» Extracted page text data
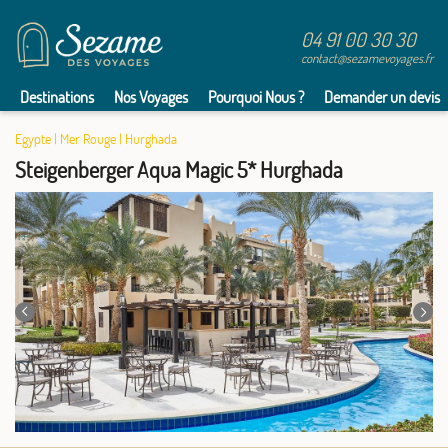
DIM.
855 €
/pers.
Retour le
22
04 91 00 30 30
25/11/2026
NOV.
contact@sezamevoyages.fr
LUN.
787 €
/pers.
Retour le
Destinations
23
Nos Voyages
Pourquoi Nous ?
Demander un devis
26/11/2026
NOV.
Egypte
|
Mer Rouge
|
Hurghada
MAR.
779 €
/pers.
Retour le
Steigenberger Aqua Magic 5* Hurghada
24
27/11/2026
NOV.
MER.
752 €
/pers.
Retour le
25
28/11/2026
NOV.
JEU.
726 €
/pers.
Retour le
26
29/11/2026
NOV.
VEN.
735 €
/pers.
Retour le
27
30/11/2026
NOV.
SAM.
434 €
/pers.
Retour le
28
01/12/2026
472 €
au lieu de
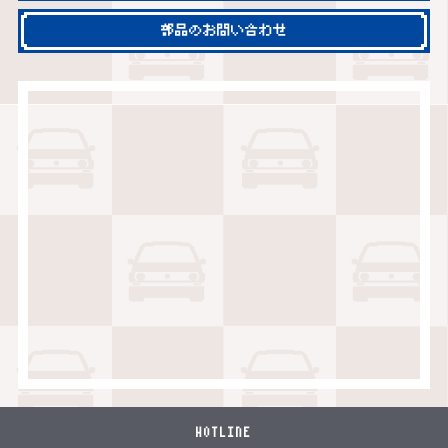
部品のお問い合わせ
HOTLINE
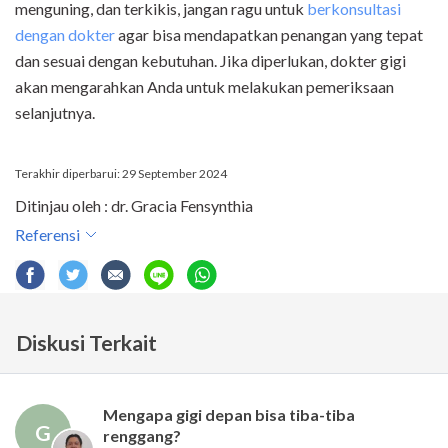
menguning, dan terkikis, jangan ragu untuk
berkonsultasi
dengan dokter
agar bisa mendapatkan penangan yang tepat
dan sesuai dengan kebutuhan. Jika diperlukan, dokter gigi
akan mengarahkan Anda untuk melakukan pemeriksaan
selanjutnya.
Terakhir diperbarui: 29 September 2024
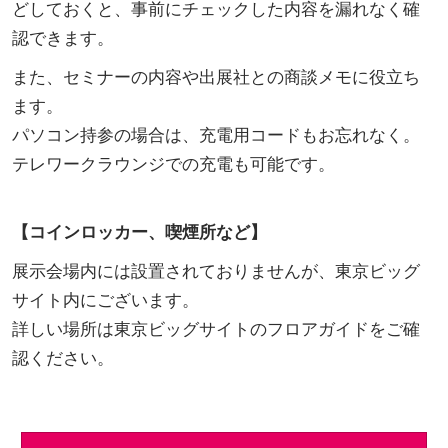
どしておくと、事前にチェックした内容を漏れなく確
認できます。
また、セミナーの内容や出展社との商談メモに役立ち
ます。
パソコン持参の場合は、充電用コードもお忘れなく。
テレワークラウンジでの充電も可能です。
【コインロッカー、喫煙所など】
展示会場内には設置されておりませんが、東京ビッグ
サイト内にございます。
詳しい場所は東京ビッグサイトのフロアガイドをご確
認ください。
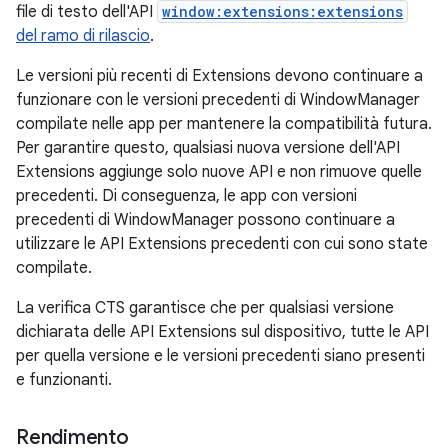
file di testo dell'API
window:extensions:extensions
del ramo di rilascio
.
Le versioni più recenti di Extensions devono continuare a
funzionare con le versioni precedenti di WindowManager
compilate nelle app per mantenere la compatibilità futura.
Per garantire questo, qualsiasi nuova versione dell'API
Extensions aggiunge solo nuove API e non rimuove quelle
precedenti. Di conseguenza, le app con versioni
precedenti di WindowManager possono continuare a
utilizzare le API Extensions precedenti con cui sono state
compilate.
La verifica CTS garantisce che per qualsiasi versione
dichiarata delle API Extensions sul dispositivo, tutte le API
per quella versione e le versioni precedenti siano presenti
e funzionanti.
Rendimento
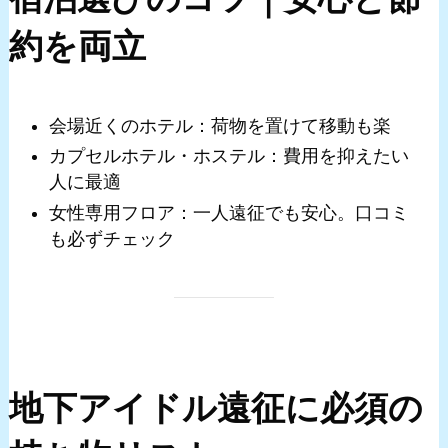
約を両立
会場近くのホテル：荷物を置けて移動も楽
カプセルホテル・ホステル：費用を抑えたい
人に最適
女性専用フロア：一人遠征でも安心。口コミ
も必ずチェック
地下アイドル遠征に必須の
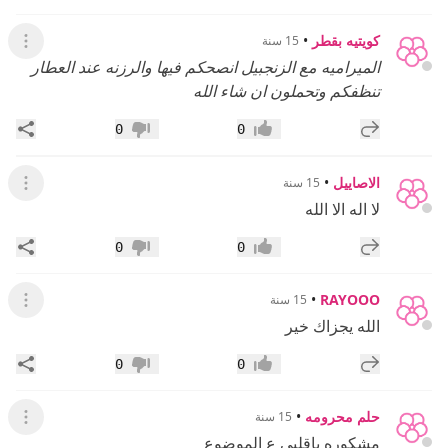
كويتيه بقطر
•
15 سنة
عرض ال
الميراميه مع الزنجبيل انصحكم فيها والرزنه عند العطار
تنظفكم وتحملون ان شاء الله
إضافة رد جديد
مشار
0
0
إعجاب
عدم إعجاب
الاصاييل
•
15 سنة
عرض ال
لا اله الا الله
إضافة رد جديد
مشار
0
0
إعجاب
عدم إعجاب
•
RAYOOO
15 سنة
عرض ال
الله يجزاك خير
إضافة رد جديد
مشار
0
0
إعجاب
عدم إعجاب
حلم محرومه
•
15 سنة
عرض ال
مشكوره ياقلبي ع الموضوع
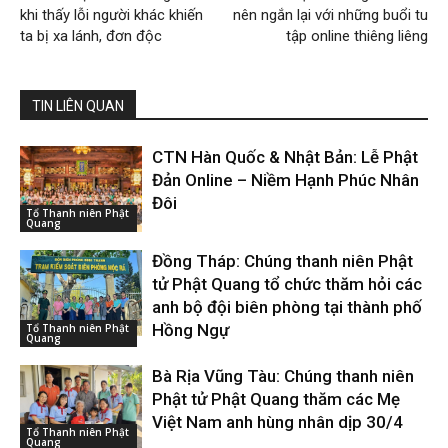
khi thấy lỗi người khác khiến
nên ngắn lại với những buổi tu
ta bị xa lánh, đơn độc
tập online thiêng liêng
TIN LIÊN QUAN
CTN Hàn Quốc & Nhật Bản: Lễ Phật
Đản Online – Niềm Hạnh Phúc Nhân
Đôi
Tổ Thanh niên Phật
Quang
Đồng Tháp: Chúng thanh niên Phật
tử Phật Quang tổ chức thăm hỏi các
anh bộ đội biên phòng tại thành phố
Hồng Ngự
Tổ Thanh niên Phật
Quang
Bà Rịa Vũng Tàu: Chúng thanh niên
Phật tử Phật Quang thăm các Mẹ
Việt Nam anh hùng nhân dịp 30/4
Tổ Thanh niên Phật
Quang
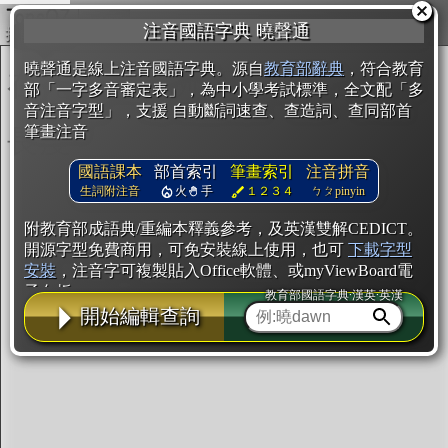
複製
注音國語字典 曉聲通
開始編輯
曉聲通是線上注音國語字典。源自
教育部辭典
，符合教育
部「一字多音審定表」，為中小學考試標準，全文配「多
音注音字型」，支援 自動斷詞速查、查造詞、查同部首
筆畫注音
國語課本
部首索引
筆畫索引
注音拼音
生詞附注音
火
手
１２３４
ㄅㄆpinyin
附教育部成語典/重編本釋義參考，及英漢雙解CEDICT。
開源字型免費商用，可免安裝線上使用，也可
下載字型
安裝
，注音字可複製貼入Office軟體、或myViewBoard電
子白板。
教育部國語字典·漢英·英漢
開始編輯查詢
辭典使用方法
注音IVS字型編輯器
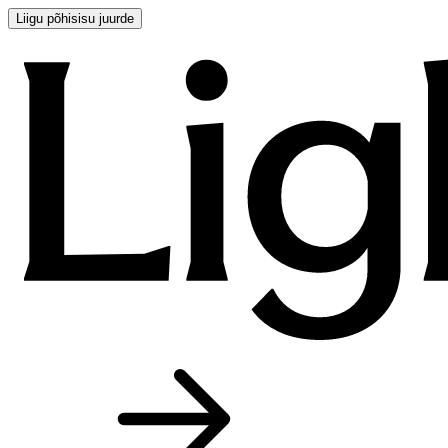
Liigu põhisisu juurde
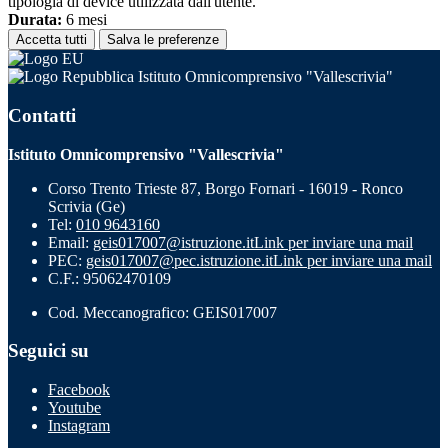
tipologia di device utilizzata dall'utente.
Durata:
6 mesi
Accetta tutti
Salva le preferenze
Istituto Omnicomprensivo "Vallescrivia"
Contatti
Istituto Omnicomprensivo "Vallescrivia"
Corso Trento Trieste 87, Borgo Fornari - 16019 - Ronco
Scrivia (Ge)
Tel:
010 9643160
Email:
geis017007@istruzione.it
Link per inviare una mail
PEC:
geis017007@pec.istruzione.it
Link per inviare una mail
C.F.: 95062470109
Cod. Meccanografico: GEIS017007
Seguici su
Facebook
Youtube
Instagram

» EXERCISE GOAL
Your task is to reproduce every record exactly while omitting the pictures.

» RESPONSE TO THE TASK
DIM.
855 €
/pers.
Retour le
22
04 91 00 30 30
25/11/2026
NOV.
contact@sezamevoyages.fr
LUN.
787 €
/pers.
Retour le
Destinations
23
Nos Voyages
Pourquoi Nous ?
Demander un devis
26/11/2026
NOV.
Egypte
|
Mer Rouge
|
Hurghada
MAR.
779 €
/pers.
Retour le
Steigenberger Aqua Magic 5* Hurghada
24
27/11/2026
NOV.
MER.
752 €
/pers.
Retour le
25
28/11/2026
NOV.
JEU.
726 €
/pers.
Retour le
26
29/11/2026
NOV.
VEN.
735 €
/pers.
Retour le
27
30/11/2026
NOV.
SAM.
434 €
/pers.
Retour le
28
01/12/2026
472 €
au lieu de
部品のお問い合わせ
HOTLINE
menguning, dan terkikis, jangan ragu untuk
berkonsultasi
dengan dokter
agar bisa mendapatkan penangan yang tepat
dan sesuai dengan kebutuhan. Jika diperlukan, dokter gigi
akan mengarahkan Anda untuk melakukan pemeriksaan
selanjutnya.
Terakhir diperbarui: 29 September 2024
どしておくと、事前にチェックした内容を漏れなく確
認できます。
また、セミナーの内容や出展社との商談メモに役立ち
ます。
パソコン持参の場合は、充電用コードもお忘れなく。
テレワークラウンジでの充電も可能です。
【コインロッカー、喫煙所など】
展示会場内には設置されておりませんが、東京ビッグ
サイト内にございます。
詳しい場所は東京ビッグサイトのフロアガイドをご確
認ください。
file di testo dell'API
window:extensions:extensions
del ramo di rilascio
.
Le versioni più recenti di Extensions devono continuare a
funzionare con le versioni precedenti di WindowManager
compilate nelle app per mantenere la compatibilità futura.
Per garantire questo, qualsiasi nuova versione dell'API
Extensions aggiunge solo nuove API e non rimuove quelle
precedenti. Di conseguenza, le app con versioni
precedenti di WindowManager possono continuare a
utilizzare le API Extensions precedenti con cui sono state
compilate.
La verifica CTS garantisce che per qualsiasi versione
dichiarata delle API Extensions sul dispositivo, tutte le API
per quella versione e le versioni precedenti siano presenti
e funzionanti.
Rendimento
約を両立
会場近くのホテル：荷物を置けて移動も楽
カプセルホテル・ホステル：費用を抑えたい
人に最適
女性専用フロア：一人遠征でも安心。口コミ
も必ずチェック
地下アイドル遠征に必須の
كويتيه بقطر
•
15 سنة
عرض ال
الميراميه مع الزنجبيل انصحكم فيها والرزنه عند العطار
تنظفكم وتحملون ان شاء الله
إضافة رد جديد
مشار
0
0
إعجاب
عدم إعجاب
الاصاييل
•
15 سنة
عرض ال
لا اله الا الله
إضافة رد جديد
مشار
0
0
إعجاب
عدم إعجاب
•
RAYOOO
15 سنة
عرض ال
الله يجزاك خير
إضافة رد جديد
مشار
0
0
إعجاب
عدم إعجاب
حلم محرومه
•
15 سنة
عرض ال
مشكوره ياقلبي ع الموضوع
khi thấy lỗi người khác khiến
nên ngắn lại với những buổi tu
ta bị xa lánh, đơn độc
tập online thiêng liêng
TIN LIÊN QUAN
CTN Hàn Quốc & Nhật Bản: Lễ Phật
Đản Online – Niềm Hạnh Phúc Nhân
Đôi
Tổ Thanh niên Phật
Quang
Đồng Tháp: Chúng thanh niên Phật
tử Phật Quang tổ chức thăm hỏi các
anh bộ đội biên phòng tại thành phố
Hồng Ngự
Tổ Thanh niên Phật
Quang
Bà Rịa Vũng Tàu: Chúng thanh niên
Phật tử Phật Quang thăm các Mẹ
Việt Nam anh hùng nhân dịp 30/4
Tổ Thanh niên Phật
Quang
複製
注音國語字典 曉聲通
開始編輯
曉聲通是線上注音國語字典。源自
教育部辭典
，符合教育
部「一字多音審定表」，為中小學考試標準，全文配「多
音注音字型」，支援 自動斷詞速查、查造詞、查同部首
筆畫注音
國語課本
部首索引
筆畫索引
注音拼音
生詞附注音
火
手
１２３４
ㄅㄆpinyin
附教育部成語典/重編本釋義參考，及英漢雙解CEDICT。
開源字型免費商用，可免安裝線上使用，也可
下載字型
安裝
，注音字可複製貼入Office軟體、或myViewBoard電
子白板。
教育部國語字典·漢英·英漢
開始編輯查詢
辭典使用方法
注音IVS字型編輯器
Liigu põhisisu juurde
tipologia di device utilizzata dall'utente.
Durata:
6 mesi
Accetta tutti
Salva le preferenze
Istituto Omnicomprensivo "Vallescrivia"
Contatti
Istituto Omnicomprensivo "Vallescrivia"
Corso Trento Trieste 87, Borgo Fornari - 16019 - Ronco
Scrivia (Ge)
Tel:
010 9643160
Email:
geis017007@istruzione.it
Link per inviare una mail
PEC:
geis017007@pec.istruzione.it
Link per inviare una mail
C.F.: 95062470109
Cod. Meccanografico: GEIS017007
Seguici su
Facebook
Youtube
Instagram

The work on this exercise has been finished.